Article I of the United States Constitution provides that “[a]ll legislative Powers herein granted shall be vested in a Congress of the United States.” “Accompanying that assignment of power . . . is a bar on its further delegation.” Gundy v. United States, 139 S.Ct. 2116, 2123 (2019) (internal quotations and citation omitted).

Notwithstanding this bar, the Constitution does not deny Congress the necessary “flexibility and practicality” to perform its functions. Id. The Supreme Court has, therefore, recognized that “Congress may obtain the assistance of its coordinate Branches . . . and in particular, may confer substantial discretion on executive agencies to implement and enforce the laws.” Id. (quoting Mistretta v. United States, 488 U.S. 361, 372 (1989)). To that end, the Constitution only requires Congress to provide an intelligible principle which adequately guides the Executive agency. See id. (holding “that a statutory delegation is constitutional as long as Congress lays down by legislative act an intelligible principle to which the person or body authorized to exercise the delegated authority is directed to conform”) (internal quotations and citation omitted). “The intelligible principle standard is ‘not demanding.'” Consumers' Rsch. v. Fed. Commc'ns Comm'n, 63 F.4th 441, 447 (5th Cir. 2023) (quoting Gundy, 139 S.Ct. at 2123).

The Fifth Circuit recently articulated that a Congressional delegation of authority is “constitutionally sufficient if Congress clearly delineates the general policy, the public agency which is to apply it, and the boundaries of this delegated authority.” Cmty. Fin. Servs. Ass'n of Am., Ltd. v. Consumer Fin. Prot. Bureau, 51 F.4th 616, 634 (5th Cir. 2022), cert. granted, No. 22-448, 2023 WL 2227658 (U.S. Feb. 27, 2023), and cert. denied sub nom. Cmty. Fin. Servs. Ass'n of Am. v. Consumer Fin. Prot. Bureau, No. 22-663, 2023 WL 2227679 (U.S. Feb. 27, 2023) (quoting Am. Power & Light Co. v. SEC, 329 U.S. 90, 105 (1946)).

All three requirements are present here. Congress passed § 57 for the express purpose of prescribing “rules which define with specificity acts or practices which are unfair or deceptive acts or practices in or affecting commerce (within the meaning of section 45(a)(1) of this title).” 15 U.S.C. § 57(a)(1)(B). This purpose satisfies the general policy requirement. The agency tasked with applying the delegation is also specified; Congress vested the FTC with the authority to apply this policy. Id.
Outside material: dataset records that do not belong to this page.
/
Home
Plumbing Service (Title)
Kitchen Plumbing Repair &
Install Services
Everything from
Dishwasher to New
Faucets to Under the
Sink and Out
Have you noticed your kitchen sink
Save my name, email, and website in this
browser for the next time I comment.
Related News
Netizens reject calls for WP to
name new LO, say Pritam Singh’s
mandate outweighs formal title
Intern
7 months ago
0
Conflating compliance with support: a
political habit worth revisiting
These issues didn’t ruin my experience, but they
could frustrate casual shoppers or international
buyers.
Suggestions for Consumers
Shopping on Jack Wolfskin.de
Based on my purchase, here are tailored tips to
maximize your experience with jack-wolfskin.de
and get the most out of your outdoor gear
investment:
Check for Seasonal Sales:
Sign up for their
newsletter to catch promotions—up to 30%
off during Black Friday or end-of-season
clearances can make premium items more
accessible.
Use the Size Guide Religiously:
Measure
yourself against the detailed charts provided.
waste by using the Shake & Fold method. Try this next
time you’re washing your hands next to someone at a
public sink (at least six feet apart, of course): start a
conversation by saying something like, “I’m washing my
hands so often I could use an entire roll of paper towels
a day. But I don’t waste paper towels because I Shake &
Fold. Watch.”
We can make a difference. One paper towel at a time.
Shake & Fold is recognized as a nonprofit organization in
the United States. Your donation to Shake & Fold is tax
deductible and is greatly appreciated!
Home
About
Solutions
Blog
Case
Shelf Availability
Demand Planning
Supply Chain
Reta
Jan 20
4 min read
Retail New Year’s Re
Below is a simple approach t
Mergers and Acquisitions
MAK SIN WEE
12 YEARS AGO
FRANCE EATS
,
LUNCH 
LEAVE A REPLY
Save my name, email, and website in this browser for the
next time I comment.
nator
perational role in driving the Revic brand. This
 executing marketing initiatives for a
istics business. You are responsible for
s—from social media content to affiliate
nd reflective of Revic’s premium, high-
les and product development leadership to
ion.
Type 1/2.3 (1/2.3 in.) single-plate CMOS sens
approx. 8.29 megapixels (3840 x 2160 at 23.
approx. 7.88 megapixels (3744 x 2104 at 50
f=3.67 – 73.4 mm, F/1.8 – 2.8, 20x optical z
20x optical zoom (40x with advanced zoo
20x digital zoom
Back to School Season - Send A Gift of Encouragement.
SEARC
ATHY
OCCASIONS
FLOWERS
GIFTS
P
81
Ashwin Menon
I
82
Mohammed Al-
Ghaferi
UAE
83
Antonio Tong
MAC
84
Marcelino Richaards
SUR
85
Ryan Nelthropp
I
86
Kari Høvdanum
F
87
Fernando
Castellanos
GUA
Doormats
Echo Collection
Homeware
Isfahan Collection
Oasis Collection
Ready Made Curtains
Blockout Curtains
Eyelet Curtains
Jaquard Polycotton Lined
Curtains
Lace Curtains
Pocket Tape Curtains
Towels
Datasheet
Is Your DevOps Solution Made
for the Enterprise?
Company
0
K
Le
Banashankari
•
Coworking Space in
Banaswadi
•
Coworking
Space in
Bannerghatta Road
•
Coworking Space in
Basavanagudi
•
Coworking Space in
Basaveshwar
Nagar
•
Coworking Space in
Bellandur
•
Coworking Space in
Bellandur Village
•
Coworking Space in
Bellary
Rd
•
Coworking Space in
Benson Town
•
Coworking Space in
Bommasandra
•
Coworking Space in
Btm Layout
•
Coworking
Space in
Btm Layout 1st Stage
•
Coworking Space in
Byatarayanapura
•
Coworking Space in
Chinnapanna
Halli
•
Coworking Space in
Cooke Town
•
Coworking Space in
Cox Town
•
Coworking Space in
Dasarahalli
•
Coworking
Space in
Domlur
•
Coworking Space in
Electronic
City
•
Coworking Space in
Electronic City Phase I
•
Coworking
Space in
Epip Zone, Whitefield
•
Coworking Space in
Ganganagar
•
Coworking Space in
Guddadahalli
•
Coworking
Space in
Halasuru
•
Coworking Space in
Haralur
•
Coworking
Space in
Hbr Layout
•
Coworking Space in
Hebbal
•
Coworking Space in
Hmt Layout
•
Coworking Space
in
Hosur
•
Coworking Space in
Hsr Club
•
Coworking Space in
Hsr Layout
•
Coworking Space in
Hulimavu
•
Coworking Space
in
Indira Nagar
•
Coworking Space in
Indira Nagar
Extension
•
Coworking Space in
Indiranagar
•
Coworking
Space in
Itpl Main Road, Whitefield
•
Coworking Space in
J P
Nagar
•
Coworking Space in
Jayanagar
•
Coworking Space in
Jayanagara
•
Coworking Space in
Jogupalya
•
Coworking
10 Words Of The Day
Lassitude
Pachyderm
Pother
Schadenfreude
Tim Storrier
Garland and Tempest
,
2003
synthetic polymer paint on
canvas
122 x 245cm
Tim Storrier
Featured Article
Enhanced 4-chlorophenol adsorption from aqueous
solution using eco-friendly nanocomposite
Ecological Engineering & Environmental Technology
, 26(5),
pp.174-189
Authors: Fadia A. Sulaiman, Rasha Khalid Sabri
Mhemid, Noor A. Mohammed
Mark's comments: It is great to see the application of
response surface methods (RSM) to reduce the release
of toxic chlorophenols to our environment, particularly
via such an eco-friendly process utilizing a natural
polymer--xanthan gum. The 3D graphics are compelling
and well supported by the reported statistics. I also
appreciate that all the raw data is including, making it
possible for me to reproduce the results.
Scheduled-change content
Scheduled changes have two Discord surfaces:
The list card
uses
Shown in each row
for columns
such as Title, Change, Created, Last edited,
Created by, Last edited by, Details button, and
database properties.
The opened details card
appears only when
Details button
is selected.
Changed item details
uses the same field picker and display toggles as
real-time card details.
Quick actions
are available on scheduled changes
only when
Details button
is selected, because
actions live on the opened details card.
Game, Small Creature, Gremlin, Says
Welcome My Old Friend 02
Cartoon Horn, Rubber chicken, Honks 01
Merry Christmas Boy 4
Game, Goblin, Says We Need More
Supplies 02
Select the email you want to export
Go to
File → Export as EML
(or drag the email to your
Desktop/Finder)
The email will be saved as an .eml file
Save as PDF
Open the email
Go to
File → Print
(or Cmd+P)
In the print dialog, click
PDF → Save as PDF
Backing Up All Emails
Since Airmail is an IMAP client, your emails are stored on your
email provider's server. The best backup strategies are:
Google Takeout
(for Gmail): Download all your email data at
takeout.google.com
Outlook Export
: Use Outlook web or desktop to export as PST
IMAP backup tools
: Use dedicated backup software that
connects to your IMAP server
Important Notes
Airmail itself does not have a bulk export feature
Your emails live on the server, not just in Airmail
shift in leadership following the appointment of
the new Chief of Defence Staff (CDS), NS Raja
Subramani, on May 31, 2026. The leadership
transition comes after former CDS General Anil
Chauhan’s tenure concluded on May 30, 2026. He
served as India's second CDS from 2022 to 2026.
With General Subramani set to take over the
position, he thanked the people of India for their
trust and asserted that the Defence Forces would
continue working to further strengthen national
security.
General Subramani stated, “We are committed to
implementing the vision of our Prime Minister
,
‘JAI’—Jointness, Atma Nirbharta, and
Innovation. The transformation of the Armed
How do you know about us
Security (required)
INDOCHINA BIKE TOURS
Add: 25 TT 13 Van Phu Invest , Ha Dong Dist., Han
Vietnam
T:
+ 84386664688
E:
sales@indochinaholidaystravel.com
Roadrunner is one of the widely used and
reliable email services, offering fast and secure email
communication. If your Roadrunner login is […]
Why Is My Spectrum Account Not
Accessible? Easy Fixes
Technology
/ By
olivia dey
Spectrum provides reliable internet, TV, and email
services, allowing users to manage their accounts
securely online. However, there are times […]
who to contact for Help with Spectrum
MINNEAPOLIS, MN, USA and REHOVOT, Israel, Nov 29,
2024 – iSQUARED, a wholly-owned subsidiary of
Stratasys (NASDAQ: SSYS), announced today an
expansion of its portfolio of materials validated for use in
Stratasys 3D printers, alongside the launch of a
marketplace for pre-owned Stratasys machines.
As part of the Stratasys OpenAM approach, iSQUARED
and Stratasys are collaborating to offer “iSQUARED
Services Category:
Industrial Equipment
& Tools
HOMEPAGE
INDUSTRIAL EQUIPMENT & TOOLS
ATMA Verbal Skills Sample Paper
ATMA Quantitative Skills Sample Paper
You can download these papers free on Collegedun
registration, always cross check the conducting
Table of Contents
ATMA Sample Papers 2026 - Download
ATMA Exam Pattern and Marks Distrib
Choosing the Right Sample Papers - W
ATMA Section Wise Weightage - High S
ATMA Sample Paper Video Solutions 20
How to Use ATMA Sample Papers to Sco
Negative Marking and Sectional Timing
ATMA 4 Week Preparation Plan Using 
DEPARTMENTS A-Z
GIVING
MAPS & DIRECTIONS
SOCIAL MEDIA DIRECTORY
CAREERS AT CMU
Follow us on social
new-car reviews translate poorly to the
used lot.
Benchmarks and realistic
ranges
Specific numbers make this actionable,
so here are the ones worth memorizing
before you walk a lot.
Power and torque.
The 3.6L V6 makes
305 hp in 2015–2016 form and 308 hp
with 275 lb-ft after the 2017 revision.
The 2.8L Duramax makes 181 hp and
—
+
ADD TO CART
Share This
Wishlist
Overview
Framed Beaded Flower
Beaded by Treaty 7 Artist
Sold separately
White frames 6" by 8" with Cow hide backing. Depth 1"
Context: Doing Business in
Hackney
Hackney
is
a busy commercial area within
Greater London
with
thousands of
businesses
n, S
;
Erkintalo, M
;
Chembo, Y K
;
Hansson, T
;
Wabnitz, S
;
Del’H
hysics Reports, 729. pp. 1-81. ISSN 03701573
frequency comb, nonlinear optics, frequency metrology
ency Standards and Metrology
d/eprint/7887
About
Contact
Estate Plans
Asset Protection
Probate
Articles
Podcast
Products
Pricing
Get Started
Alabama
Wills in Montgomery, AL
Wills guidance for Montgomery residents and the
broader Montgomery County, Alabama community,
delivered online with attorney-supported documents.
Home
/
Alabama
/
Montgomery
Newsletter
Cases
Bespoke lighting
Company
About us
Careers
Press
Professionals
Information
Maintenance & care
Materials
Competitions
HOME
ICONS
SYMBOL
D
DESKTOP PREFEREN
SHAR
Congress also bounded the FTC's rulemaking authority by prescribing how the FTC should determine something is illegal and limiting the areas subject to such rulemaking. First, Section 5(n) of the FTC Act limits the FTC's ability to declare unfair practices illegal to instances where such practices cause or are likely to “cause substantial injury to consumers which is not reasonably avoidable by consumers themselves and not outweighed by countervailing benefits to consumers or competition.” 15 U.S.C. § 45(n). Just like in Ass'n Cmty. Fin. Servs., Congress here “circumscribed [agency] authority by including specific criteria that must be met” before declaring activity unlawful. 51 F.4th 616 at 636. Second, Congress limited the areas in which the FTC could promulgate such rules. See, e.g., 15 U.S.C. § 57(a)(1)(B) (prohibiting trade regulations regarding the development or utilization of certifications or standards); 15 U.S.C. § 57(h) (prohibiting the FTC from promulgating rules related to certain children's advertising).

Defendants do not argue that the FTC's rulemaking authority does not meet the Fifth Circuit's test under Ass'n Cmty. Fin. Servs. Instead, Defendants contend that Congress failed to define “what is or is not ‘deceptive,'” and, therefore, failed to provide the FTC an intelligible principle when prescribing rules pursuant to 15 U.S.C. § 57(a)(1)(B). ECF No. 108 at 20. Defendants do not cite any caselaw requiring Congress to define each word in a delegation of authority.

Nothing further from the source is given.